KUALA LUMPUR: Hap Seng Consolidated Bhd is the Bursa Malaysia benchmark index’s best performing stock this year with a total return of 36.73 per cent, while Axiata Group Bhd is the worst performer.
Hap Seng, a diversified company with businesses in plantations, property holding and development, credit financing, automotive, fertilisers trading and building materials — was also the best stock in 2014 with a total return of 39.74 per cent.
Last year, it came second after Petronas Dagangan Bhd, which gained 45.31 per cent during the year.
On the last trading day this year, Hap Seng — which has strong historical growth in revenue and profit with diversified income base — closed 33 sen, or 3.87 per cent higher, to RM8.86 from Thursday’s RM8.53. It had a price-earnings (PE) ratio of 20.99 as of yesterday.
The company had a compound annual growth rate of 10.6 per cent on its revenue and 27.3 per cent over the past five year.
Hap Seng was followed by KLCCP Stapled Group Bhd with a total return of 17.56 per cent and Genting Bhd with 8.99 per cent during the year.
Malayan Banking Bhd and Tenaga Nasional Bhd, the two largest stocks by market capitalisation, had a total return of -2.38 per cent and 4.35 per cent respectively.
All four telecommunication giant stocks are among the worst performers in the 30-stock components of the benchmark FTSE Bursa Malaysia KLCI this year.
Axiata Group was the worst performer, losing 26.37 per cent since the beginning of the year, faster than the key index’s 3.56 per cent decline.
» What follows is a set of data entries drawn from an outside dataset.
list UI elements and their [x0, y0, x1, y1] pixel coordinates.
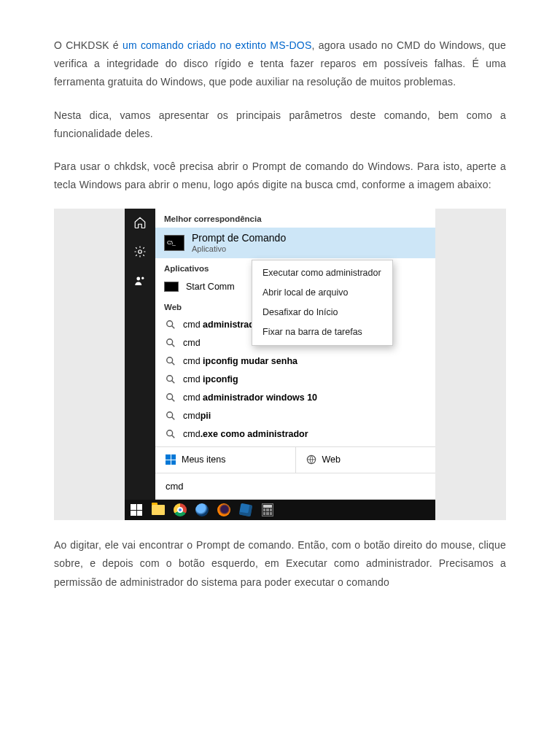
best-match-header: Melhor correspondência — [155, 209, 435, 228]
tab-web[interactable]: Web — [296, 447, 436, 473]
msdos-link[interactable]: um comando criado no extinto MS-DOS — [122, 39, 312, 51]
search-icon — [166, 411, 176, 421]
results-pane: Melhor correspondência C:\_ Prompt de Co… — [155, 209, 435, 500]
explorer-icon[interactable] — [149, 502, 167, 518]
search-icon — [166, 374, 176, 384]
svg-line-6 — [172, 344, 175, 347]
svg-point-15 — [167, 430, 173, 436]
paragraph-1: O CHKDSK é um comando criado no extinto … — [54, 36, 506, 92]
svg-line-10 — [172, 381, 175, 384]
suggestion-2[interactable]: cmd ipconfig mudar senha — [155, 352, 435, 371]
start-button[interactable] — [128, 502, 145, 518]
apps-item-label: Start Comm — [186, 282, 235, 293]
thunderbird-icon[interactable] — [193, 502, 211, 518]
suggestion-4[interactable]: cmd administrador windows 10 — [155, 389, 435, 407]
svg-line-12 — [172, 399, 175, 402]
ctx-unpin-start[interactable]: Desafixar do Início — [252, 303, 392, 322]
tab-web-label: Web — [322, 454, 341, 465]
globe-icon — [306, 454, 316, 465]
ctx-open-location[interactable]: Abrir local de arquivo — [252, 283, 392, 303]
svg-line-16 — [172, 436, 175, 438]
svg-line-8 — [172, 363, 175, 365]
context-menu: Executar como administrador Abrir local … — [252, 260, 393, 346]
calculator-icon[interactable] — [259, 502, 276, 518]
svg-point-13 — [167, 412, 173, 418]
cmd-icon: C:\_ — [164, 235, 184, 251]
search-input[interactable]: cmd — [155, 473, 435, 500]
svg-point-0 — [139, 250, 142, 254]
suggestion-6[interactable]: cmd.exe como administrador — [155, 425, 435, 444]
taskbar — [125, 500, 435, 520]
svg-point-3 — [167, 321, 173, 327]
search-icon — [166, 356, 176, 366]
chrome-icon[interactable] — [171, 502, 189, 518]
svg-line-14 — [172, 417, 175, 420]
paragraph-2: Nesta dica, vamos apresentar os principa… — [54, 107, 506, 143]
filter-tabs: Meus itens Web — [155, 446, 435, 473]
svg-line-4 — [172, 326, 175, 329]
svg-point-1 — [136, 277, 140, 281]
search-icon — [166, 429, 176, 439]
svg-point-9 — [167, 376, 173, 382]
home-icon[interactable] — [133, 216, 147, 232]
virtualbox-icon[interactable] — [237, 502, 254, 518]
best-title: Prompt de Comando — [192, 232, 286, 244]
svg-point-7 — [167, 357, 173, 363]
svg-point-5 — [167, 339, 173, 345]
search-icon — [166, 392, 176, 403]
start-rail — [125, 209, 155, 500]
para1-lead: O CHKDSK é — [54, 39, 122, 51]
tab-my-label: Meus itens — [182, 454, 225, 465]
paragraph-3: Para usar o chkdsk, você precisa abrir o… — [54, 158, 506, 194]
suggestion-5[interactable]: cmdpii — [155, 407, 435, 425]
search-icon — [166, 320, 176, 330]
svg-point-11 — [167, 394, 173, 400]
start-menu-screenshot: Melhor correspondência C:\_ Prompt de Co… — [125, 209, 435, 520]
search-icon — [166, 338, 176, 348]
best-subtitle: Aplicativo — [192, 244, 286, 254]
firefox-icon[interactable] — [215, 502, 233, 518]
ctx-run-admin[interactable]: Executar como administrador — [252, 263, 392, 283]
app-icon — [164, 282, 179, 292]
screenshot-container: Melhor correspondência C:\_ Prompt de Co… — [54, 209, 506, 520]
paragraph-4: Ao digitar, ele vai encontrar o Prompt d… — [54, 536, 506, 592]
windows-icon — [166, 454, 176, 465]
gear-icon[interactable] — [133, 245, 147, 261]
suggestion-3[interactable]: cmd ipconfig — [155, 371, 435, 389]
ctx-pin-taskbar[interactable]: Fixar na barra de tarefas — [252, 322, 392, 342]
people-icon[interactable] — [133, 274, 147, 290]
best-match-item[interactable]: C:\_ Prompt de Comando Aplicativo — [155, 228, 435, 258]
svg-point-2 — [141, 277, 144, 279]
tab-my-items[interactable]: Meus itens — [155, 447, 296, 473]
This follows the telco’s earnings dip, partly due to higher finance cost and volatile currencies as it operates in 10 countries globally.
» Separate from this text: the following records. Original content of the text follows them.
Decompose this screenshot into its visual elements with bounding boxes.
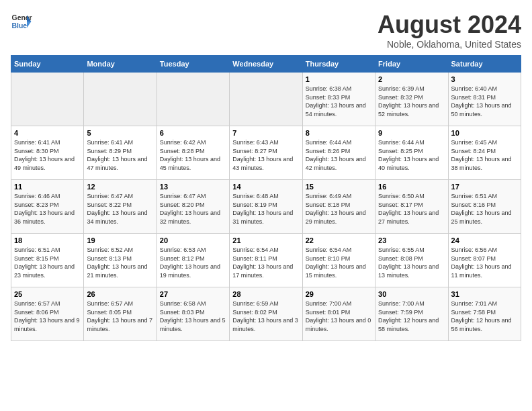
day-number: 16 <box>378 183 445 191</box>
col-friday: Friday <box>375 56 448 73</box>
calendar-cell: 31Sunrise: 7:01 AM Sunset: 7:58 PM Dayli… <box>448 287 521 341</box>
calendar-cell: 10Sunrise: 6:45 AM Sunset: 8:24 PM Dayli… <box>448 126 521 180</box>
col-tuesday: Tuesday <box>157 56 229 73</box>
day-info: Sunrise: 6:50 AM Sunset: 8:17 PM Dayligh… <box>378 192 445 226</box>
day-info: Sunrise: 6:44 AM Sunset: 8:25 PM Dayligh… <box>378 138 445 172</box>
day-info: Sunrise: 6:55 AM Sunset: 8:08 PM Dayligh… <box>378 246 445 279</box>
day-number: 7 <box>232 129 299 137</box>
day-info: Sunrise: 7:00 AM Sunset: 8:01 PM Dayligh… <box>306 300 372 333</box>
title-area: August 2024 Noble, Oklahoma, United Stat… <box>378 11 521 50</box>
day-number: 20 <box>160 236 226 244</box>
calendar-cell: 23Sunrise: 6:55 AM Sunset: 8:08 PM Dayli… <box>375 234 448 287</box>
day-number: 6 <box>160 129 226 137</box>
day-info: Sunrise: 6:54 AM Sunset: 8:11 PM Dayligh… <box>232 246 299 279</box>
day-number: 30 <box>378 290 445 298</box>
day-number: 12 <box>87 183 153 191</box>
day-info: Sunrise: 6:54 AM Sunset: 8:10 PM Dayligh… <box>306 246 372 279</box>
day-info: Sunrise: 7:01 AM Sunset: 7:58 PM Dayligh… <box>451 300 518 333</box>
calendar-cell: 25Sunrise: 6:57 AM Sunset: 8:06 PM Dayli… <box>11 287 84 341</box>
calendar-cell: 1Sunrise: 6:38 AM Sunset: 8:33 PM Daylig… <box>302 73 375 126</box>
calendar-cell: 19Sunrise: 6:52 AM Sunset: 8:13 PM Dayli… <box>84 234 157 287</box>
calendar-cell: 29Sunrise: 7:00 AM Sunset: 8:01 PM Dayli… <box>302 287 375 341</box>
day-number: 27 <box>160 290 226 298</box>
calendar-cell <box>84 73 157 126</box>
calendar-week-row: 4Sunrise: 6:41 AM Sunset: 8:30 PM Daylig… <box>11 126 521 180</box>
day-info: Sunrise: 6:57 AM Sunset: 8:05 PM Dayligh… <box>87 300 153 333</box>
day-number: 4 <box>14 129 81 137</box>
day-number: 8 <box>306 129 372 137</box>
col-saturday: Saturday <box>448 56 521 73</box>
day-info: Sunrise: 7:00 AM Sunset: 7:59 PM Dayligh… <box>378 300 445 333</box>
calendar-week-row: 18Sunrise: 6:51 AM Sunset: 8:15 PM Dayli… <box>11 234 521 287</box>
day-info: Sunrise: 6:52 AM Sunset: 8:13 PM Dayligh… <box>87 246 153 279</box>
day-info: Sunrise: 6:49 AM Sunset: 8:18 PM Dayligh… <box>306 192 372 226</box>
header-row: Sunday Monday Tuesday Wednesday Thursday… <box>11 56 521 73</box>
day-info: Sunrise: 6:40 AM Sunset: 8:31 PM Dayligh… <box>451 85 518 118</box>
calendar-cell: 12Sunrise: 6:47 AM Sunset: 8:22 PM Dayli… <box>84 180 157 234</box>
day-number: 18 <box>14 236 81 244</box>
day-number: 28 <box>232 290 299 298</box>
day-number: 25 <box>14 290 81 298</box>
day-info: Sunrise: 6:46 AM Sunset: 8:23 PM Dayligh… <box>14 192 81 226</box>
calendar-week-row: 1Sunrise: 6:38 AM Sunset: 8:33 PM Daylig… <box>11 73 521 126</box>
day-info: Sunrise: 6:48 AM Sunset: 8:19 PM Dayligh… <box>232 192 299 226</box>
calendar-cell: 2Sunrise: 6:39 AM Sunset: 8:32 PM Daylig… <box>375 73 448 126</box>
calendar-cell: 15Sunrise: 6:49 AM Sunset: 8:18 PM Dayli… <box>302 180 375 234</box>
day-info: Sunrise: 6:47 AM Sunset: 8:22 PM Dayligh… <box>87 192 153 226</box>
day-number: 3 <box>451 75 518 83</box>
day-info: Sunrise: 6:45 AM Sunset: 8:24 PM Dayligh… <box>451 138 518 172</box>
calendar-cell: 3Sunrise: 6:40 AM Sunset: 8:31 PM Daylig… <box>448 73 521 126</box>
day-number: 24 <box>451 236 518 244</box>
day-info: Sunrise: 6:43 AM Sunset: 8:27 PM Dayligh… <box>232 138 299 172</box>
calendar-cell: 14Sunrise: 6:48 AM Sunset: 8:19 PM Dayli… <box>230 180 302 234</box>
day-number: 1 <box>306 75 372 83</box>
day-number: 19 <box>87 236 153 244</box>
calendar-cell: 30Sunrise: 7:00 AM Sunset: 7:59 PM Dayli… <box>375 287 448 341</box>
calendar-title: August 2024 <box>378 11 521 39</box>
calendar-cell: 18Sunrise: 6:51 AM Sunset: 8:15 PM Dayli… <box>11 234 84 287</box>
day-info: Sunrise: 6:41 AM Sunset: 8:30 PM Dayligh… <box>14 138 81 172</box>
col-monday: Monday <box>84 56 157 73</box>
calendar-cell <box>157 73 229 126</box>
calendar-cell: 6Sunrise: 6:42 AM Sunset: 8:28 PM Daylig… <box>157 126 229 180</box>
day-info: Sunrise: 6:41 AM Sunset: 8:29 PM Dayligh… <box>87 138 153 172</box>
day-number: 11 <box>14 183 81 191</box>
calendar-cell: 5Sunrise: 6:41 AM Sunset: 8:29 PM Daylig… <box>84 126 157 180</box>
day-number: 13 <box>160 183 226 191</box>
day-number: 17 <box>451 183 518 191</box>
calendar-cell <box>11 73 84 126</box>
calendar-cell: 9Sunrise: 6:44 AM Sunset: 8:25 PM Daylig… <box>375 126 448 180</box>
day-number: 14 <box>232 183 299 191</box>
day-number: 2 <box>378 75 445 83</box>
day-info: Sunrise: 6:39 AM Sunset: 8:32 PM Dayligh… <box>378 85 445 118</box>
calendar-cell <box>230 73 302 126</box>
day-info: Sunrise: 6:42 AM Sunset: 8:28 PM Dayligh… <box>160 138 226 172</box>
day-info: Sunrise: 6:56 AM Sunset: 8:07 PM Dayligh… <box>451 246 518 279</box>
calendar-cell: 8Sunrise: 6:44 AM Sunset: 8:26 PM Daylig… <box>302 126 375 180</box>
day-info: Sunrise: 6:44 AM Sunset: 8:26 PM Dayligh… <box>306 138 372 172</box>
day-info: Sunrise: 6:51 AM Sunset: 8:16 PM Dayligh… <box>451 192 518 226</box>
calendar-subtitle: Noble, Oklahoma, United States <box>378 39 521 50</box>
calendar-cell: 21Sunrise: 6:54 AM Sunset: 8:11 PM Dayli… <box>230 234 302 287</box>
day-number: 10 <box>451 129 518 137</box>
day-number: 26 <box>87 290 153 298</box>
calendar-cell: 26Sunrise: 6:57 AM Sunset: 8:05 PM Dayli… <box>84 287 157 341</box>
day-info: Sunrise: 6:38 AM Sunset: 8:33 PM Dayligh… <box>306 85 372 118</box>
calendar-cell: 27Sunrise: 6:58 AM Sunset: 8:03 PM Dayli… <box>157 287 229 341</box>
calendar-cell: 16Sunrise: 6:50 AM Sunset: 8:17 PM Dayli… <box>375 180 448 234</box>
calendar-cell: 13Sunrise: 6:47 AM Sunset: 8:20 PM Dayli… <box>157 180 229 234</box>
calendar-week-row: 11Sunrise: 6:46 AM Sunset: 8:23 PM Dayli… <box>11 180 521 234</box>
day-number: 9 <box>378 129 445 137</box>
day-number: 15 <box>306 183 372 191</box>
day-info: Sunrise: 6:47 AM Sunset: 8:20 PM Dayligh… <box>160 192 226 226</box>
calendar-cell: 22Sunrise: 6:54 AM Sunset: 8:10 PM Dayli… <box>302 234 375 287</box>
calendar-cell: 24Sunrise: 6:56 AM Sunset: 8:07 PM Dayli… <box>448 234 521 287</box>
day-info: Sunrise: 6:57 AM Sunset: 8:06 PM Dayligh… <box>14 300 81 333</box>
calendar-cell: 28Sunrise: 6:59 AM Sunset: 8:02 PM Dayli… <box>230 287 302 341</box>
day-number: 5 <box>87 129 153 137</box>
day-number: 21 <box>232 236 299 244</box>
calendar-table: Sunday Monday Tuesday Wednesday Thursday… <box>11 55 521 341</box>
calendar-cell: 4Sunrise: 6:41 AM Sunset: 8:30 PM Daylig… <box>11 126 84 180</box>
svg-marker-3 <box>27 21 31 28</box>
col-wednesday: Wednesday <box>230 56 302 73</box>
Axiata’s PE ratio dropped to its lowest in four years.
At the end of the last trading day, Axiata gained 15 sen, or 3.28 per cent, to close at RM4.72.
Telekom Malaysia Bhd, Maxis Bhd and DiGi.Com Bhd lost 12.24 per cent, 12.06 per cent and 10.56 per cent during the year.
The worst performers list also include multinational company British American Tobacco (M) Bhd, which contracted 20.47 per cent.
The company continues to suffer poor sales due to a hike in excise duty last November and illegal cigarette trades.
Earlier this year, the country's biggest cigarette maker announced that it was shutting down its factory in Malaysia by mid-2017.